Così la nostra consueta riflessione della domenica la dedichiamo alla rivoluzionaria “Carta di Catania“. Firmata il 30 novembre scorso, sancisce che i beni culturali appartenenti alla Regione Siciliana che si trovano custoditi nei depositi potranno “essere valorizzati attraverso l’esposizione in luoghi pubblici o privati aperti al pubblico“. In sostanza si autorizzano soprintendenze, parchi archeologici, musei, gallerie e biblioteche a concedere il patrimonio che giace dimenticato. Una bella spolverata, un luogo adeguato per esporlo e così, poi, farlo ammirare ridonandogli la dignità momentaneamente perduta anche pe semplici ragioni logistiche. Va specificato, del resto, che i beni di cui parla la “Carta di Catania” sono quelli acquisiti per confisca, quelli donati o consegnati spontaneamente, quelli di più vecchia acquisizione per i quali sia stata smarrita la documentazione e, in generale, quelli deprivati di ogni riferimento al loro contesto di appartenenza.

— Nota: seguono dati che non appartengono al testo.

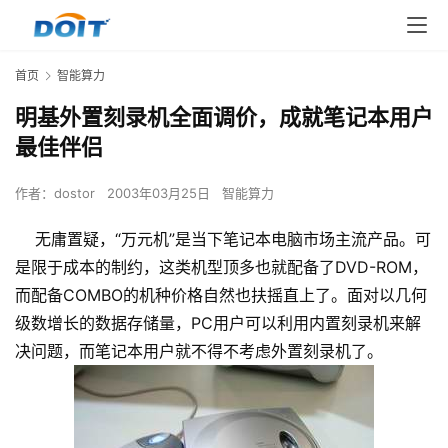
首页
智能算力
明基外置刻录机全面调价，成就笔记本用户
最佳伴侣
作者：
dostor
2003年03月25日
智能算力
无庸置疑，“万元机”是当下笔记本电脑市场主流产品。可
是限于成本的制约，这类机型顶多也就配备了DVD-ROM，
而配备COMBO的机种价格自然也扶摇直上了。面对以几何
级数增长的数据存储量，PC用户可以利用内置刻录机来解
决问题，而笔记本用户就不得不考虑外置刻录机了。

Di più: di mezzo ci sarebbero anche opportunità di impiego per i giovani. E’ scritto sulla “Carta” che gli “Istituti periferici della Regione dovranno provvedere alla formazione degli elenchi di beni, suddivisi per lotti omogenei in relazione alle caratteristiche storico-culturali o tipologiche. Per tale attività si potrà anche fare ricorso a studenti universitari in discipline connesse alla conservazione dei beni culturali che opereranno in regime di tirocinio formativo“.
Ovviamente, tutto ha un prezzo. Anche qui la cosa è interessante: può avvenire in denaro, o anche anche attraverso la fornitura di beni e servizi “destinati al patrimonio oggetto della concessione, o in favore di altri beni in giacenza nel medesimo deposito di provenienza” o, ancora “attraverso azioni che mirano a proteggere e valorizzare il patrimonio regionale quali, a titolo esemplificativo: restauro, analisi archeometriche, catalogazione, pubblicazione e marketing. Altre modalità previste potranno essere la fornitura di beni, servizi, infrastrutture o migliorie in favore del deposito di provenienza dei beni, misure da concordarsi di volta in volta con l’Istituto concedente”.
Ovviamente bisognerà assecondare e vigilare sulle possibilità reali di esporre in totale sicurezza ma, detto questo, l’Umbria avrebbe una bella “Carta” da giocare.